Wissenschaft und die industrielle Revolution.

Wissenschaft und die industrielle Revolution
Inhaltsverzeichnis

Es ist seit langem eine allgemeingültige Ansicht, dass der Aufstieg der modernen Wissenschaft und die industrielle Revolution eng miteinander verbunden sind. Es ist schwierig, einen direkten Einfluss wissenschaftlicher Entdeckungen auf den Aufstieg der Textil- oder sogar der Metallindustrie in Großbritannien, der Heimat der industriellen Revolution, nachzuweisen, aber es gab sicherlich eine Ähnlichkeit in der Haltung zwischen Wissenschaft und aufstrebender Industrie.
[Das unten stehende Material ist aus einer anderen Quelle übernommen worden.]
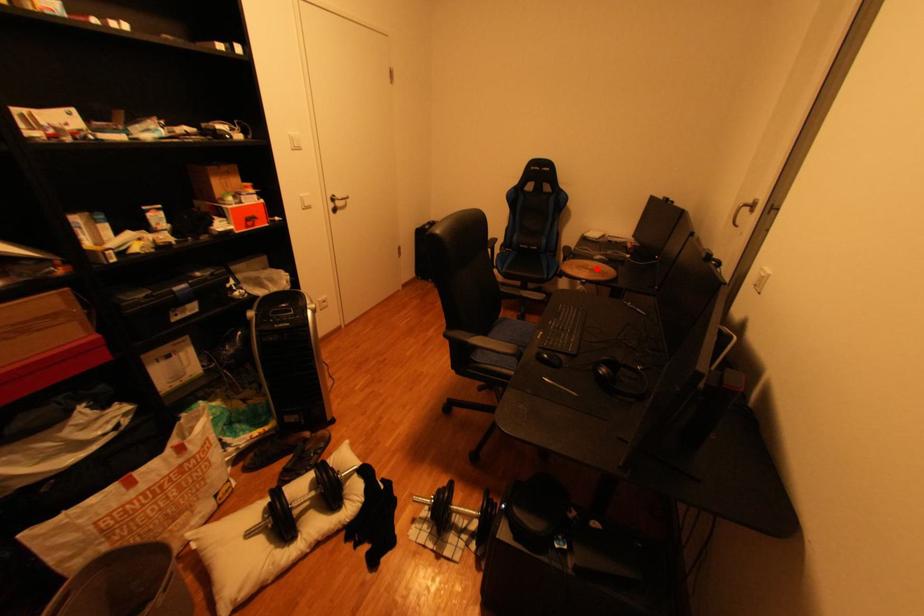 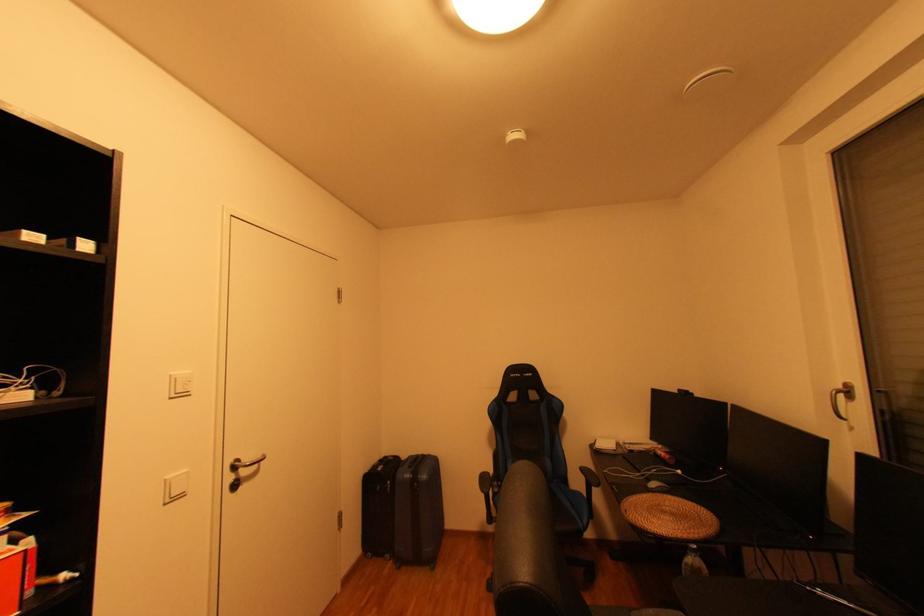 Locate, in the second image, the point that corresponds to the highlighted location in the first image.

(674, 513) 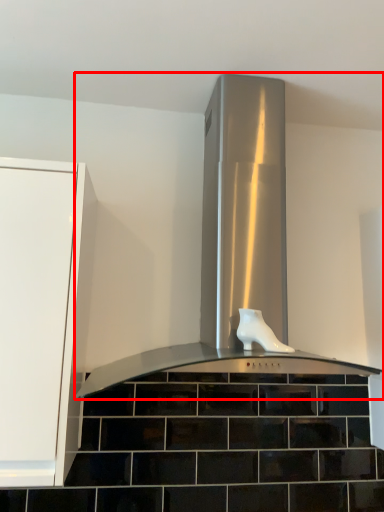 Question: From the image's perspective, where is home appliance (annotated by the red box) located relative to footwear?

Choices:
 (A) below
 (B) above

Answer: (B) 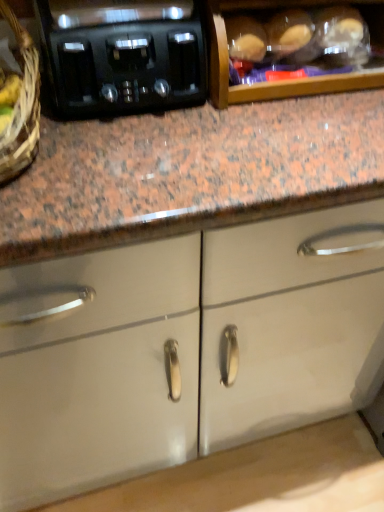 Question: Considering the relative positions of black plastic toaster at upper left and wooden cabinet at upper center, which ranks as the 2th cabinetry in back-to-front order, in the image provided, is black plastic toaster at upper left to the left of wooden cabinet at upper center, which ranks as the 2th cabinetry in back-to-front order, from the viewer's perspective?

Choices:
 (A) no
 (B) yes

Answer: (B)

Question: Is black plastic toaster at upper left not inside wooden cabinet at upper center, the second cabinetry positioned from the bottom?

Choices:
 (A) no
 (B) yes

Answer: (B)

Question: Does black plastic toaster at upper left have a lesser height compared to wooden cabinet at upper center, arranged as the 1th cabinetry when viewed from the front?

Choices:
 (A) yes
 (B) no

Answer: (A)

Question: Is black plastic toaster at upper left with wooden cabinet at upper center, arranged as the 1th cabinetry when viewed from the front?

Choices:
 (A) yes
 (B) no

Answer: (B)

Question: Is black plastic toaster at upper left smaller than wooden cabinet at upper center, which ranks as the 2th cabinetry in back-to-front order?

Choices:
 (A) no
 (B) yes

Answer: (B)

Question: From a real-world perspective, is black plastic toaster at upper left over wooden cabinet at upper center, arranged as the 1th cabinetry when viewed from the front?

Choices:
 (A) yes
 (B) no

Answer: (A)

Question: Does white glossy cabinet doors at center, placed as the first cabinetry when sorted from bottom to top, have a greater height compared to woven brown basket at left?

Choices:
 (A) no
 (B) yes

Answer: (A)

Question: Is white glossy cabinet doors at center, which is the 2th cabinetry in front-to-back order, not within woven brown basket at left?

Choices:
 (A) no
 (B) yes

Answer: (B)

Question: Does white glossy cabinet doors at center, which is the 2th cabinetry in front-to-back order, have a greater width compared to woven brown basket at left?

Choices:
 (A) no
 (B) yes

Answer: (B)

Question: Is white glossy cabinet doors at center, acting as the 2th cabinetry starting from the top, not near woven brown basket at left?

Choices:
 (A) yes
 (B) no

Answer: (B)

Question: Could you tell me if white glossy cabinet doors at center, marked as the first cabinetry in a back-to-front arrangement, is facing woven brown basket at left?

Choices:
 (A) yes
 (B) no

Answer: (B)

Question: From a real-world perspective, is white glossy cabinet doors at center, placed as the first cabinetry when sorted from bottom to top, on woven brown basket at left?

Choices:
 (A) no
 (B) yes

Answer: (A)

Question: Would you consider black plastic toaster at upper left to be distant from white glossy cabinet doors at center, marked as the first cabinetry in a back-to-front arrangement?

Choices:
 (A) yes
 (B) no

Answer: (B) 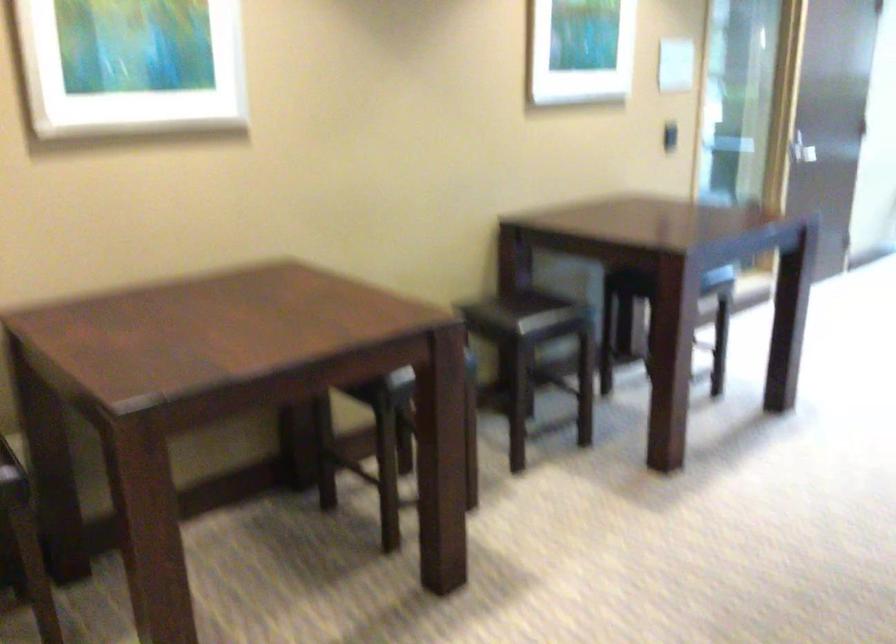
Genaue Beobachtung und sorgfältige Verallgemeinerung, die zur praktischen Anwendung führten, waren im 18. Jahrhundert sowohl für Industrielle als auch für Experimentatoren charakteristisch. Ein direkter Kontaktpunkt ist bekannt: James Watts Interesse an der Effizienz der Newcomen-Dampfmaschine, ein Interesse, das aus seiner Arbeit als Hersteller wissenschaftlicher Instrumente entstand und zu seiner Entwicklung des separaten Kondensators führte, der die Dampfmaschine herstellte eine effektive industrielle Energiequelle. Aber im Allgemeinen verlief die industrielle Revolution ohne große direkte wissenschaftliche Hilfe. Doch der potenzielle Einfluss der Wissenschaft sollte sich als von grundlegender Bedeutung erweisen.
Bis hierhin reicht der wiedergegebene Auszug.